#### The task:
Let the line containing "Encontre a assistência" serve as the first line of the answer and the final line of the entries as its last, with every line between copied exactly.

#### Available data:
___
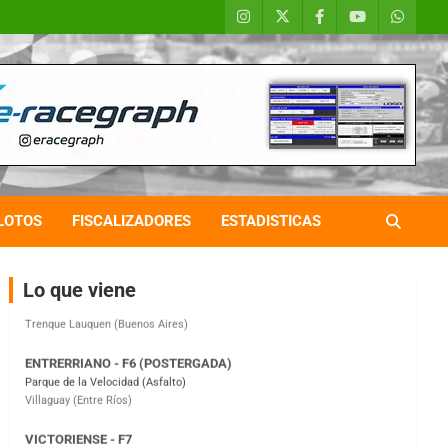
COBERTURA ESPECIAL DE E-KART.COM.AR
08/09-AGO
IAME SERIES ARGENTINA 6
Ramiro Tot (Asfalto)
Baradero (Buenos Aires)
LOTOS
FISCALIZADORES
ESTADISTICAS
KDO - F6
Ciudad de Trenque Lauquen (Asfalto)
Trenque Lauquen (Buenos Aires)
Lo que viene
ENTRERRIANO - F6 (POSTERGADA)
Parque de la Velocidad (Asfalto)
Villaguay (Entre Ríos)
VICTORIENSE - F7
El Cerro (Tierra)
Victoria (Entre Ríos)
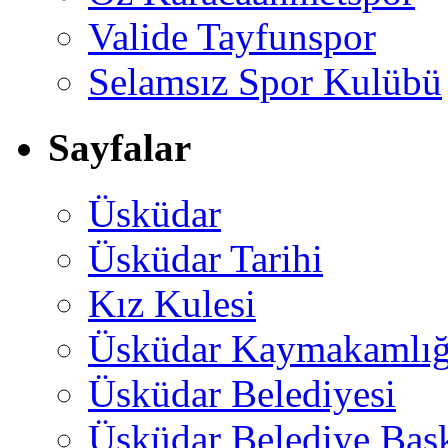
Valide Tayfunspor
Selamsız Spor Kulübü
Sayfalar
Üsküdar
Üsküdar Tarihi
Kız Kulesi
Üsküdar Kaymakamlığ
Üsküdar Belediyesi
Üsküdar Belediye Baş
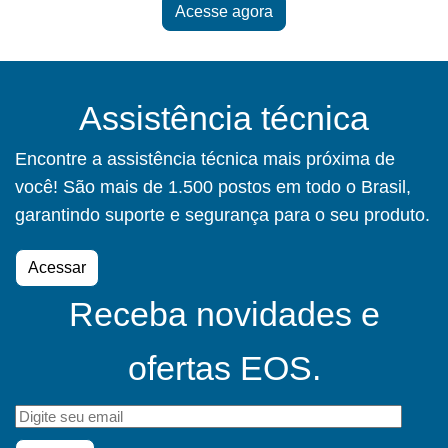
Acesse agora
Assistência técnica
Encontre a assistência técnica mais próxima de
você! São mais de 1.500 postos em todo o Brasil,
garantindo suporte e segurança para o seu produto.
Acessar
Receba novidades e
ofertas EOS.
___
#### Finished task:
Encontre a assistência técnica mais próxima de
você! São mais de 1.500 postos em todo o Brasil,
garantindo suporte e segurança para o seu produto.
Acessar
Receba novidades e
ofertas EOS.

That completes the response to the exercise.